= Hypohalous acid =

Class of chemical compounds

A hypohalous acid is an oxyacid consisting of a hydroxyl group single-bonded to any halogen. Examples include hypofluorous acid, hypochlorous acid, hypobromous acid, and hypoiodous acid. The conjugate base is a hypohalite. They can be formed by reacting the corresponding diatomic halogen molecule (auto=1|F2, auto=1|Cl2, auto=1|Br2, auto=1|I2) with water in the reaction:
X2 + H2O <-> HXO + HX
This also results in the corresponding hydrogen halide, which is also acidic. A pseudohalogen would instead generate a hypopseudohalous acid.

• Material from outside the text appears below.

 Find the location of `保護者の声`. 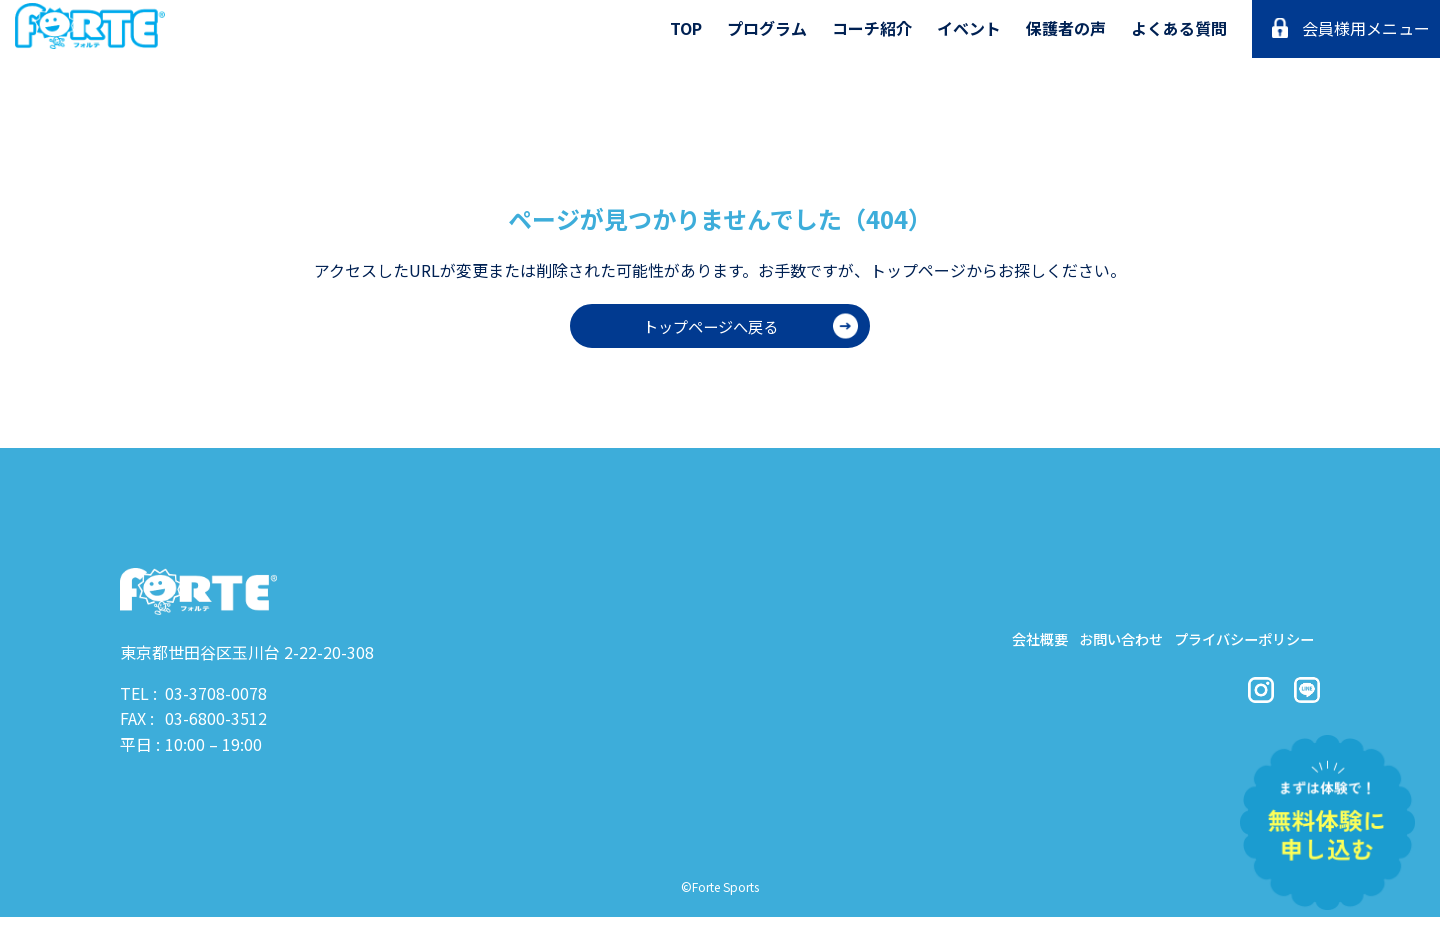 保護者の声 is located at coordinates (1066, 28).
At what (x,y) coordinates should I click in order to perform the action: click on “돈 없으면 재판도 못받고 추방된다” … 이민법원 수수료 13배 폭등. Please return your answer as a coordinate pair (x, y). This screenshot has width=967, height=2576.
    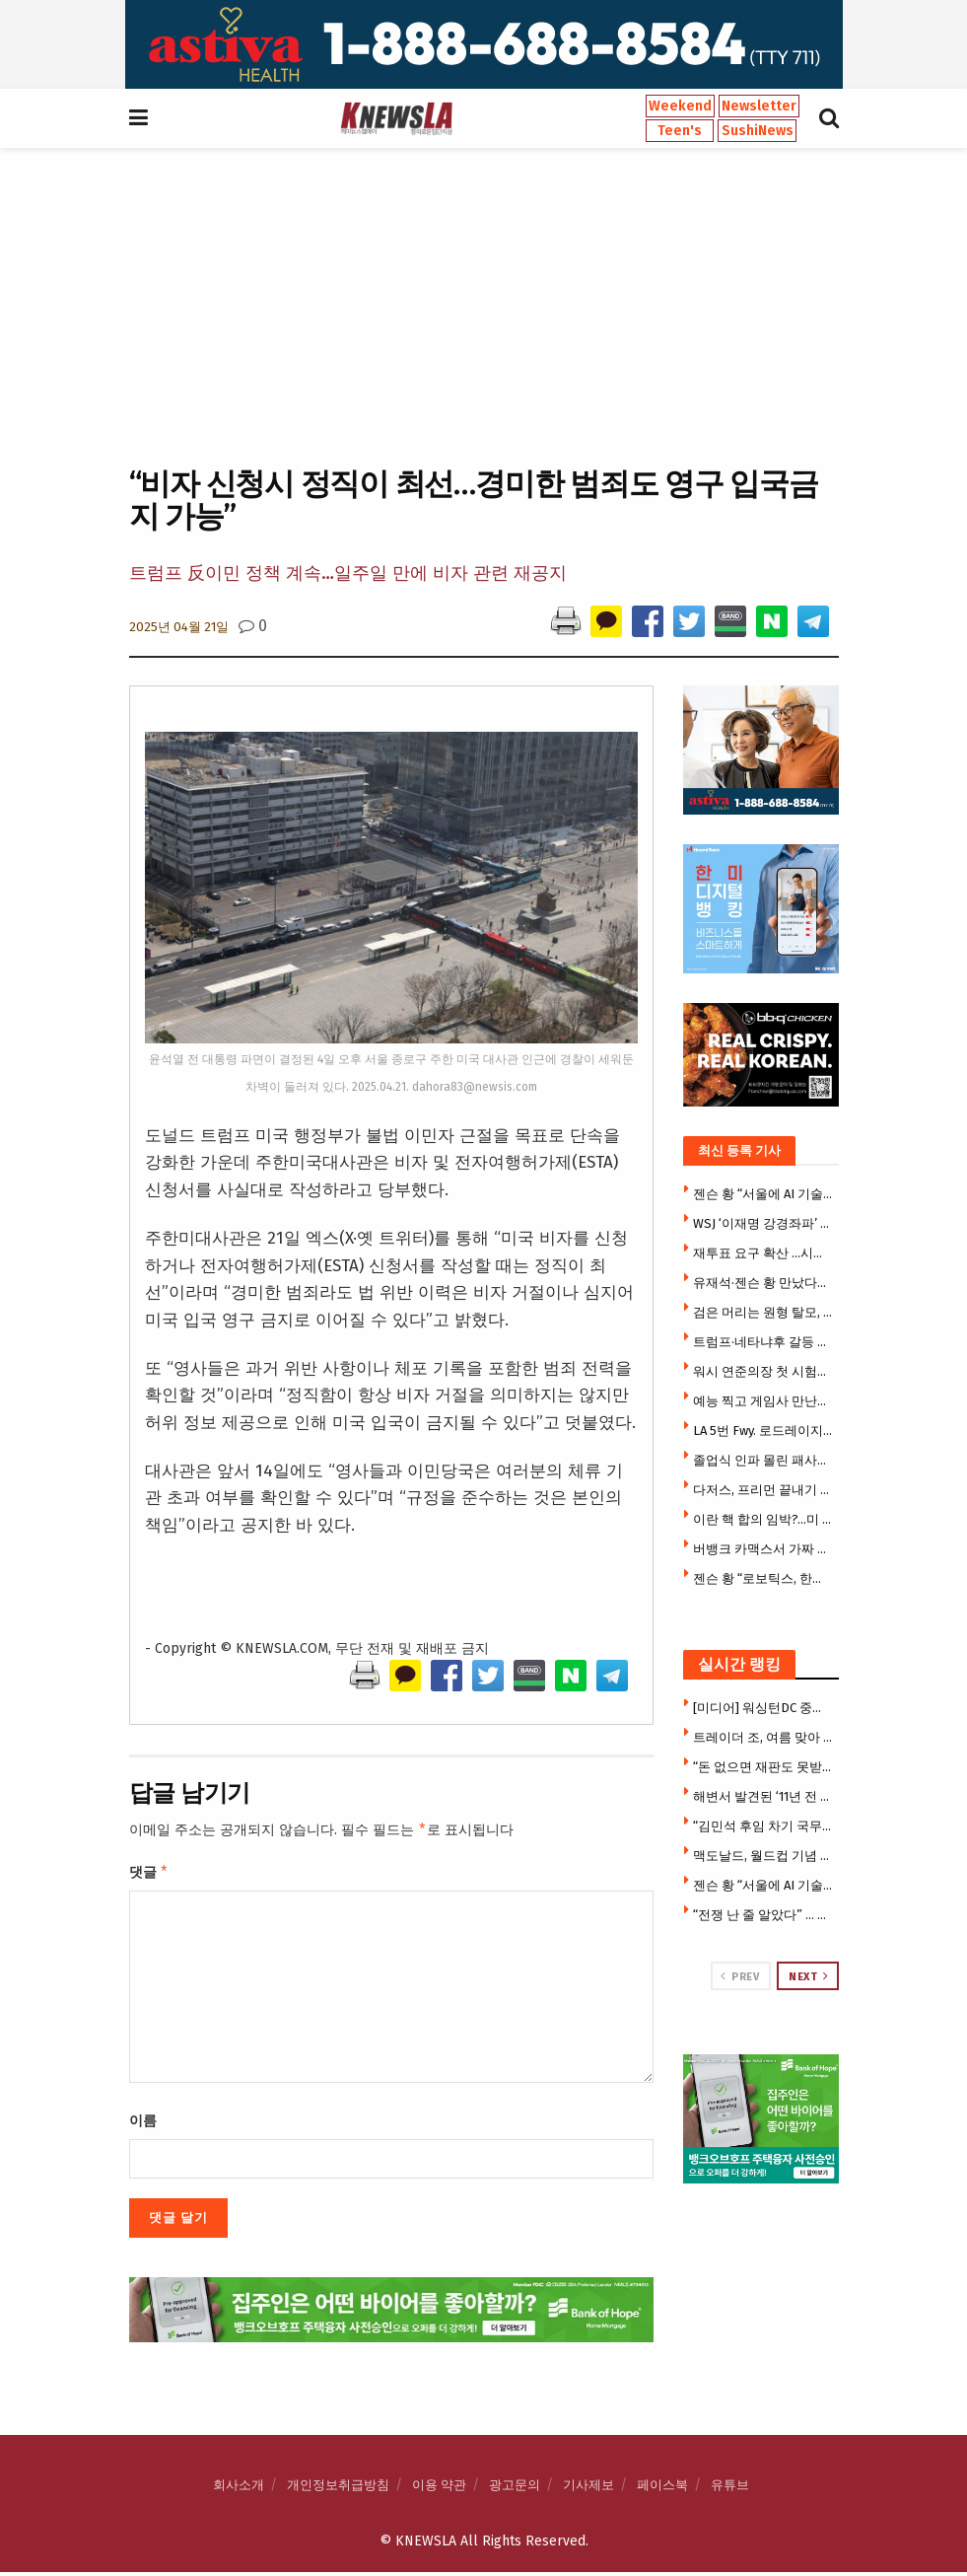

It is uncertain that whether hypoastatous acid (AtOH), the hypohalous acid for astatine, is more similar to other hypohalous acids or to metal hydroxides.

==Stability==
Hypohalous acids tend to be unstable. Only hypofluorous acid has been isolated as a solid, and even it is explosive at room temperature. Hypochlorous acid cannot be prepared in anhydrous form. Hypobromous acid, hypoiodous acid, and their conjugate bases (hypobromite and hypoiodite) are also unstable, undergoing disproportionation reactions like
3 BrO-(aq) -> 2 Br-(aq) + BrO3−(aq)
and
3 HIO -> 2 HI + HIO3
that result in the corresponding hydrogen halides/halide ions and halic acids/halates.

==Uses==
Hypochlorous acid and hypobromous acid are each dissolved in water to sanitize it, hypochlorous acid in swimming pools and hypobromous acid in hot tubs and spas.

==Acidity==
Hypohalous acids tend to be weak acids, and they typically get weaker as the halogen progresses further down the periodic table. Hypochlorous acid has a pK_{a} of 7.53. The pK_{a} values of hypobromous acid is higher (meaning that it is an even weaker acid), at 8.65. The pK_{a} of hypoiodous acid is even higher, at 10.6.